◆ TASK MATERIAL

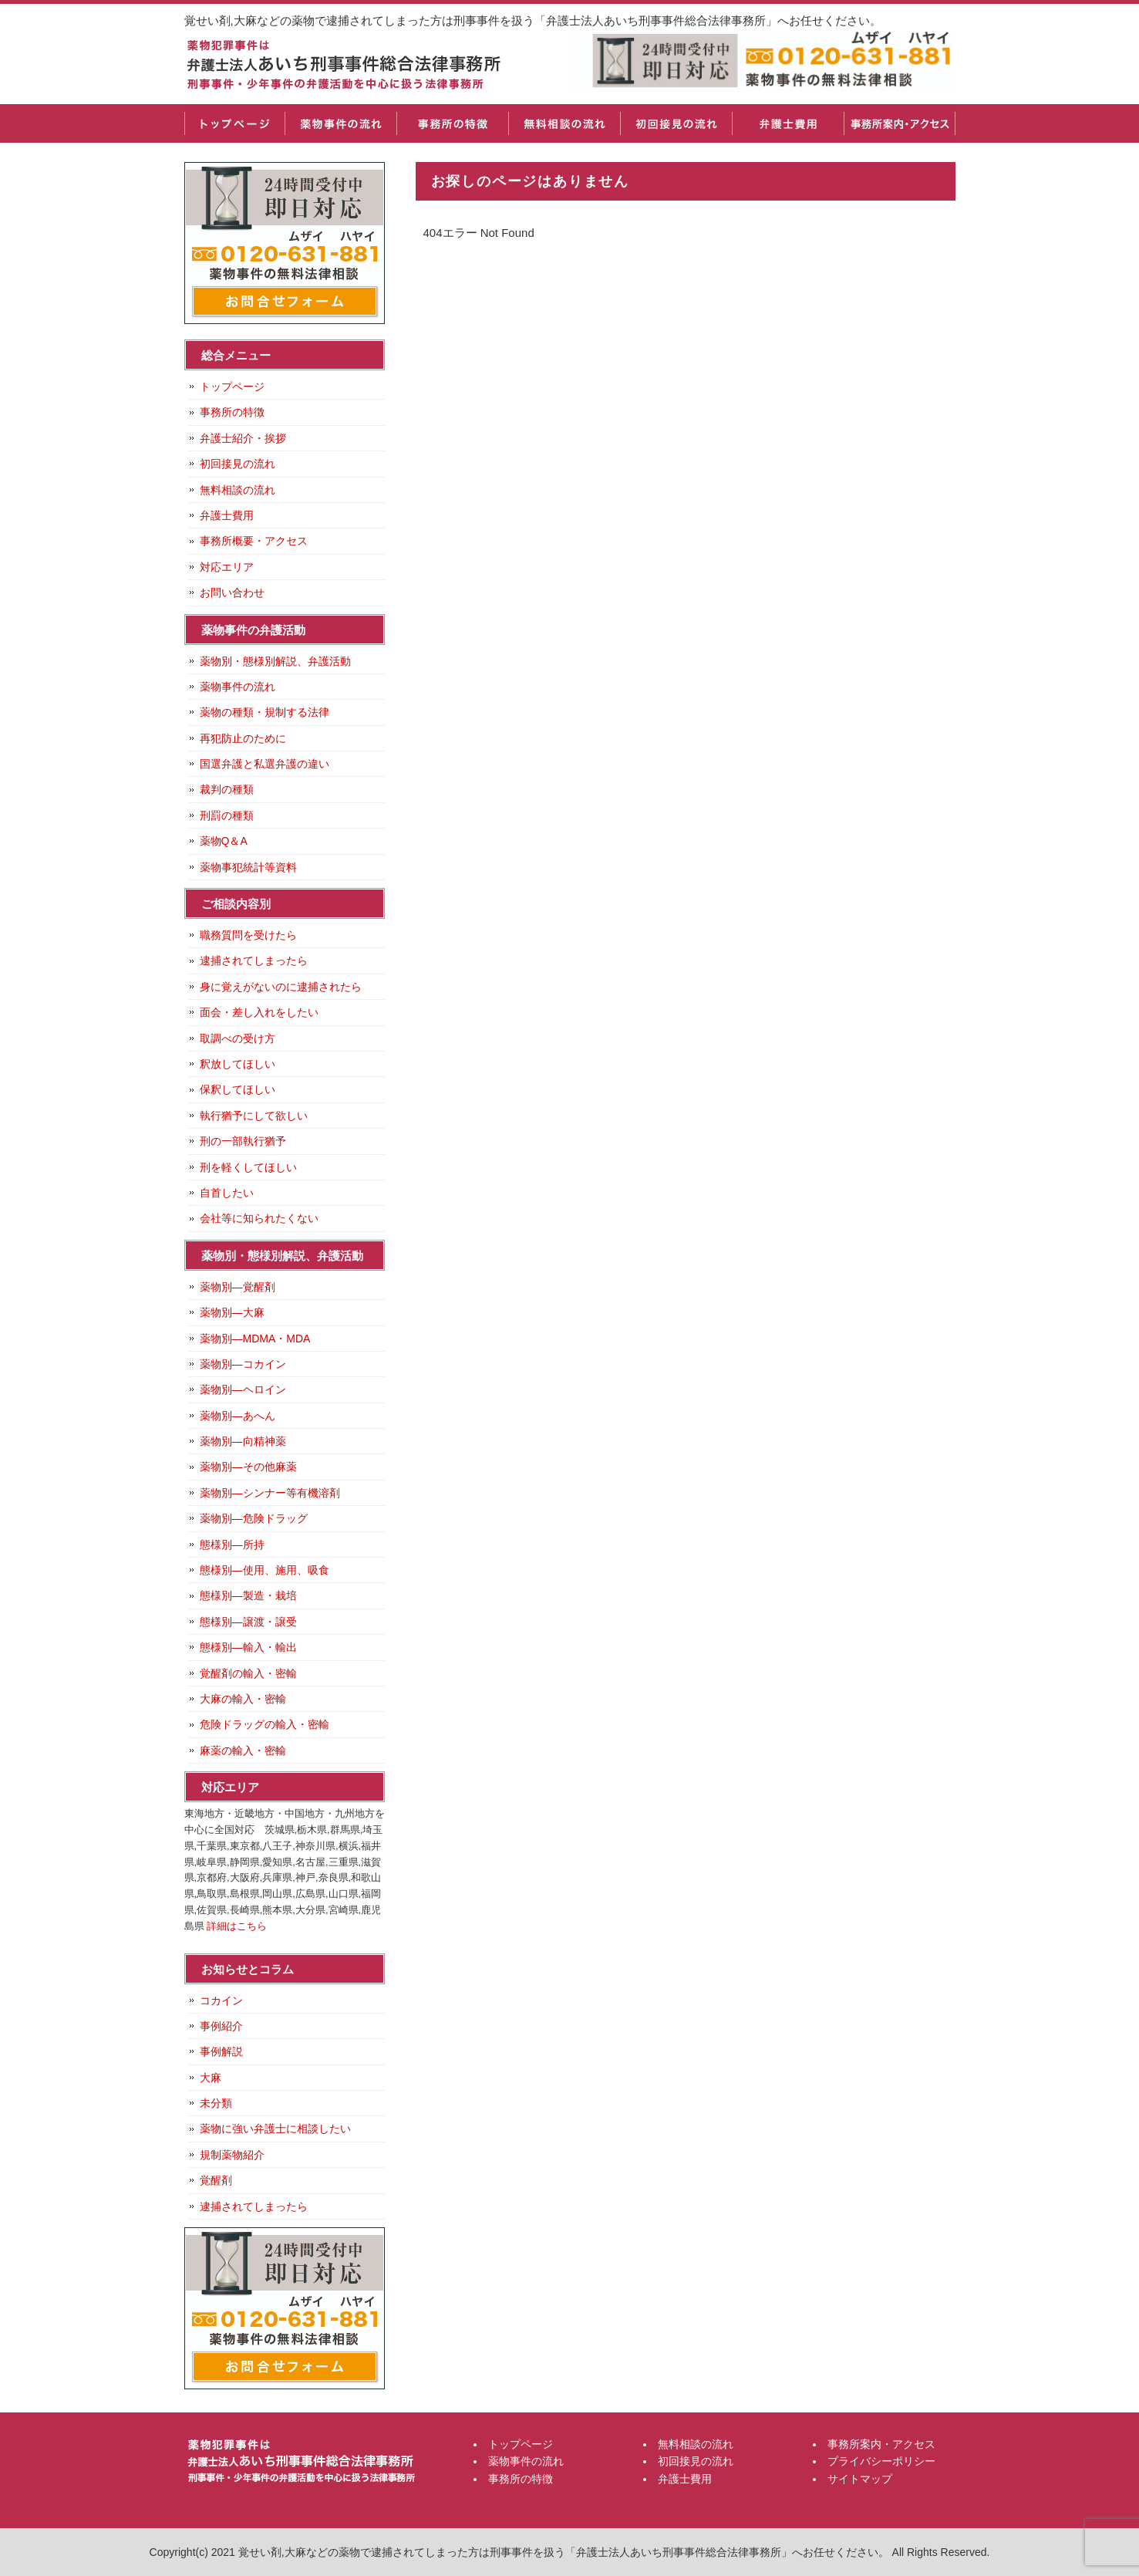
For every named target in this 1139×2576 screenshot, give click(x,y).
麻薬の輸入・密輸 (243, 1750)
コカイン (221, 2000)
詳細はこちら (237, 1926)
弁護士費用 (788, 123)
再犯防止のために (243, 738)
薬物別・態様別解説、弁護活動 (275, 661)
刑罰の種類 (227, 815)
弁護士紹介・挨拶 (243, 438)
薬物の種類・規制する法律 (264, 712)
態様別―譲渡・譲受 (248, 1621)
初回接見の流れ (676, 123)
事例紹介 (221, 2026)
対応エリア (227, 567)
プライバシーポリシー (881, 2461)
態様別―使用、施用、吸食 (264, 1570)
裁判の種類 (227, 789)
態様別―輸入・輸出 (248, 1647)
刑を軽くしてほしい (248, 1167)
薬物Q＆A (224, 841)
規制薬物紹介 (232, 2155)
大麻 (210, 2077)
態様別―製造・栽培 (248, 1595)
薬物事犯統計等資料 (248, 867)
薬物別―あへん (237, 1416)
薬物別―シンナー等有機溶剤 (270, 1493)
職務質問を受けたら (248, 935)
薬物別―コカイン (243, 1364)
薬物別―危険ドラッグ (254, 1518)
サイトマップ (859, 2479)
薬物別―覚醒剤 (237, 1287)
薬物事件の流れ (340, 123)
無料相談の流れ (564, 123)
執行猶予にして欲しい (254, 1115)
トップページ (234, 123)
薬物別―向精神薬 (243, 1441)
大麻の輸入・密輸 (243, 1699)
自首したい (227, 1193)
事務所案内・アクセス (899, 123)
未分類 (216, 2103)
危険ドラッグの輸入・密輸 (264, 1724)
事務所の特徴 (452, 123)
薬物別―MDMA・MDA (255, 1338)
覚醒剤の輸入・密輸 (248, 1673)
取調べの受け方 (237, 1038)
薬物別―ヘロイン (243, 1389)
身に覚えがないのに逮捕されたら (281, 987)
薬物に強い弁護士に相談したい (275, 2128)
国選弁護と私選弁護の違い (264, 764)
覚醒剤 (216, 2180)
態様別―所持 (232, 1544)
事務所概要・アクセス (254, 541)
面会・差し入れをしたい (259, 1012)
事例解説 (221, 2051)
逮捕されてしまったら (254, 960)
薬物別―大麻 (232, 1312)
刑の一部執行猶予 (243, 1141)
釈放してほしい (237, 1064)
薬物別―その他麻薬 (248, 1466)
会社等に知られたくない (259, 1218)
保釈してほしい (237, 1089)
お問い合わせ (232, 592)
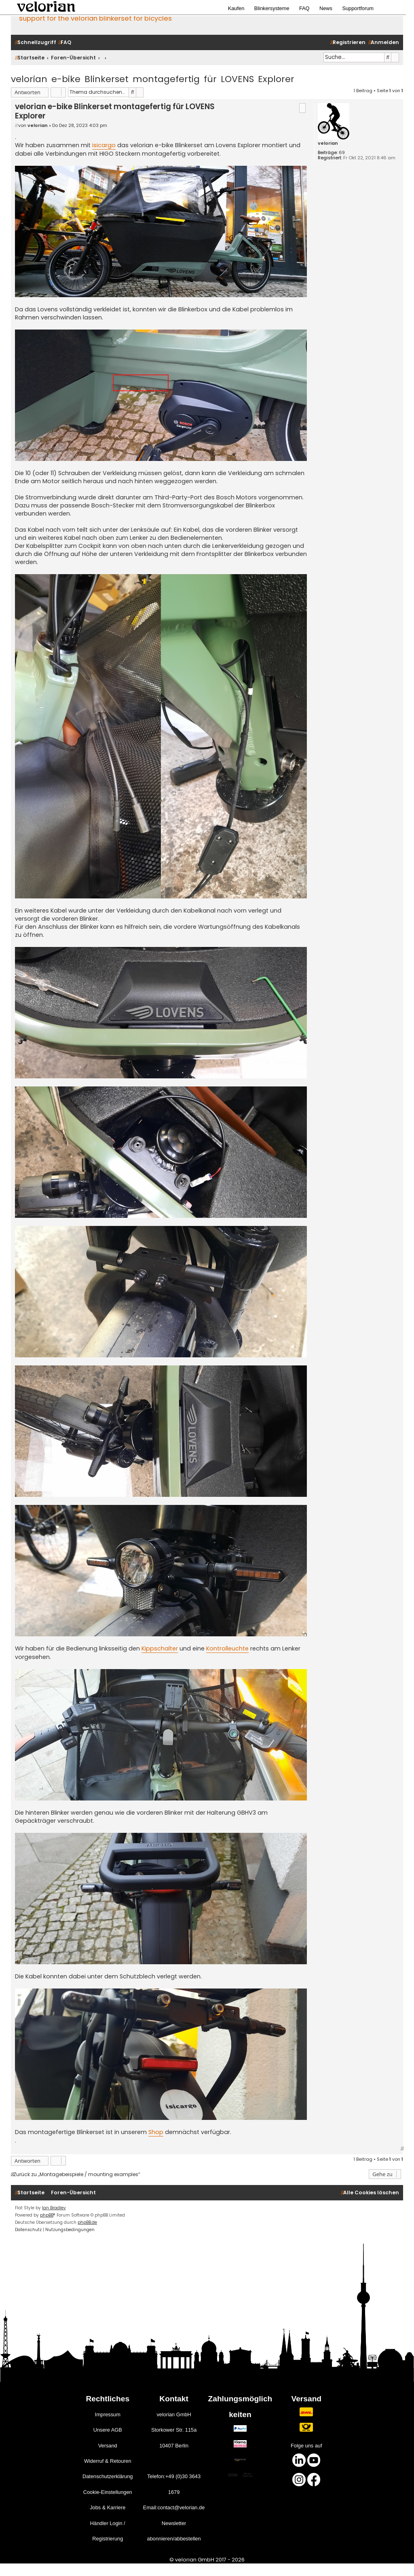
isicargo (104, 145)
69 (342, 152)
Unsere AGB (107, 2430)
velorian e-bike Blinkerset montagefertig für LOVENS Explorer (152, 79)
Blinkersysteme (271, 8)
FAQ (304, 8)
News (325, 8)
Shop (155, 2132)
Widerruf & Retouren (107, 2461)
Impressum (107, 2414)
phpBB (46, 2215)
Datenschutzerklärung (107, 2476)
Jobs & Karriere (107, 2507)
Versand (107, 2446)
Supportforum (358, 8)
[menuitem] (64, 42)
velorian (328, 143)
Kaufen (236, 8)
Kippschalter (160, 1648)
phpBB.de (87, 2222)
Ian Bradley (54, 2208)
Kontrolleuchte (227, 1648)
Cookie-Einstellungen (107, 2492)
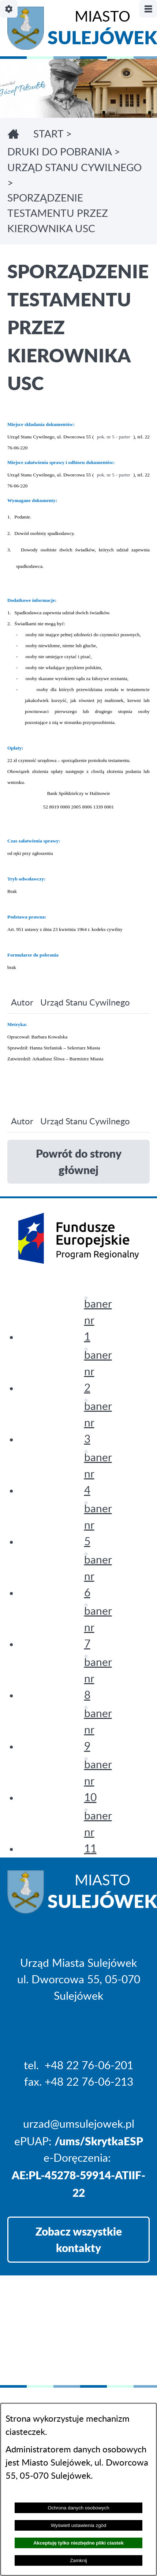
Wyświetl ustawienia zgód (78, 2525)
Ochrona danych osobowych (78, 2508)
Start (48, 134)
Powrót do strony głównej (79, 1161)
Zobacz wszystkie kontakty (78, 2239)
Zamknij (78, 2560)
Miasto (102, 30)
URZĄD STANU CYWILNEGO (74, 168)
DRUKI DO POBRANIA (59, 152)
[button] (86, 1298)
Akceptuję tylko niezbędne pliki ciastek (78, 2543)
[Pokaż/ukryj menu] (148, 9)
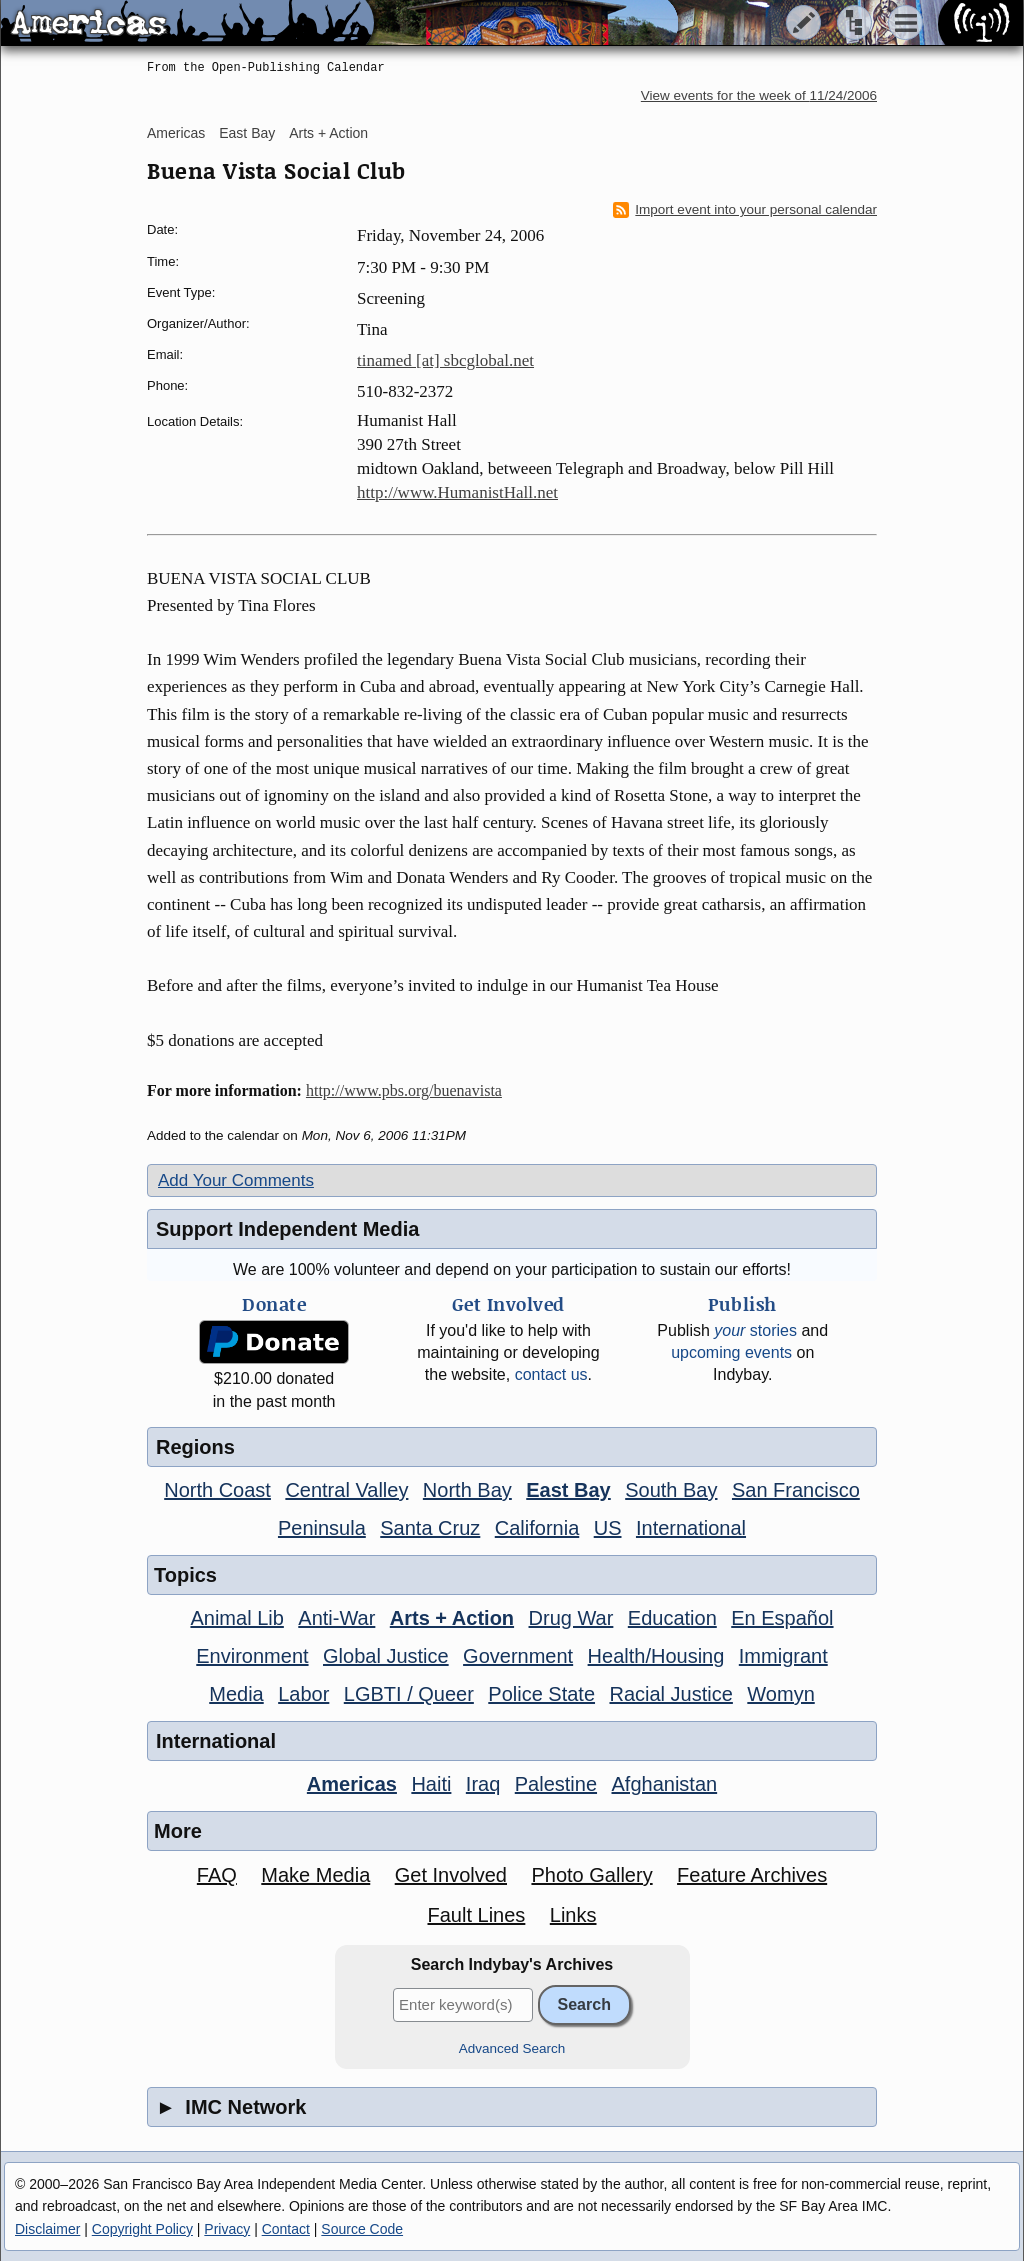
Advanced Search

◆ ACTIVITY
Where an entry contains an image, leave the image out; otherwise retype everything exactly.

◆ TASK OUTPUT
For every named target in this 1139×2576 screenshot, give click(x,y).
麻薬の輸入・密輸 (243, 1750)
コカイン (221, 2000)
詳細はこちら (237, 1926)
弁護士費用 (788, 123)
再犯防止のために (243, 738)
薬物別・態様別解説、弁護活動 (275, 661)
刑罰の種類 (227, 815)
弁護士紹介・挨拶 (243, 438)
薬物の種類・規制する法律 (264, 712)
態様別―譲渡・譲受 (248, 1621)
初回接見の流れ (676, 123)
事例紹介 (221, 2026)
対応エリア (227, 567)
プライバシーポリシー (881, 2461)
態様別―使用、施用、吸食 (264, 1570)
裁判の種類 (227, 789)
態様別―輸入・輸出 (248, 1647)
刑を軽くしてほしい (248, 1167)
薬物Q＆A (224, 841)
規制薬物紹介 (232, 2155)
大麻 (210, 2077)
態様別―製造・栽培 (248, 1595)
薬物事犯統計等資料 (248, 867)
薬物別―あへん (237, 1416)
薬物別―シンナー等有機溶剤 (270, 1493)
職務質問を受けたら (248, 935)
薬物別―コカイン (243, 1364)
薬物別―危険ドラッグ (254, 1518)
サイトマップ (859, 2479)
薬物別―覚醒剤 (237, 1287)
薬物事件の流れ (340, 123)
無料相談の流れ (564, 123)
執行猶予にして欲しい (254, 1115)
トップページ (234, 123)
薬物別―向精神薬 (243, 1441)
大麻の輸入・密輸 (243, 1699)
自首したい (227, 1193)
事務所案内・アクセス (899, 123)
未分類 (216, 2103)
危険ドラッグの輸入・密輸 (264, 1724)
事務所の特徴 (452, 123)
薬物別―MDMA・MDA (255, 1338)
覚醒剤の輸入・密輸 (248, 1673)
取調べの受け方 (237, 1038)
薬物別―ヘロイン (243, 1389)
身に覚えがないのに逮捕されたら (281, 987)
薬物に強い弁護士に相談したい (275, 2128)
国選弁護と私選弁護の違い (264, 764)
覚醒剤 (216, 2180)
態様別―所持 (232, 1544)
事務所概要・アクセス (254, 541)
面会・差し入れをしたい (259, 1012)
事例解説 (221, 2051)
逮捕されてしまったら (254, 960)
薬物別―大麻 (232, 1312)
刑の一部執行猶予 (243, 1141)
釈放してほしい (237, 1064)
薬物別―その他麻薬 (248, 1466)
会社等に知られたくない (259, 1218)
保釈してほしい (237, 1089)
お問い合わせ (232, 592)
isicargo (104, 145)
69 (342, 152)
Unsere AGB (107, 2430)
velorian e-bike Blinkerset montagefertig für LOVENS Explorer (152, 79)
Blinkersysteme (271, 8)
FAQ (304, 8)
News (325, 8)
Shop (155, 2132)
Widerruf & Retouren (107, 2461)
Impressum (107, 2414)
phpBB (46, 2215)
Datenschutzerklärung (107, 2476)
Jobs & Karriere (107, 2507)
Versand (107, 2446)
Supportforum (358, 8)
[menuitem] (64, 42)
velorian (328, 143)
Kaufen (236, 8)
Kippschalter (160, 1648)
phpBB.de (87, 2222)
Ian Bradley (54, 2208)
Kontrolleuchte (227, 1648)
Cookie-Einstellungen (107, 2492)
Wyświetl ustawienia zgód (78, 2525)
Ochrona danych osobowych (78, 2508)
Start (48, 134)
Powrót do strony głównej (79, 1161)
Zobacz wszystkie kontakty (78, 2239)
Zamknij (78, 2560)
Miasto (102, 30)
URZĄD STANU CYWILNEGO (74, 168)
DRUKI DO POBRANIA (59, 152)
[button] (86, 1298)
Akceptuję tylko niezbędne pliki ciastek (78, 2543)
[Pokaż/ukryj menu] (148, 9)
Advanced Search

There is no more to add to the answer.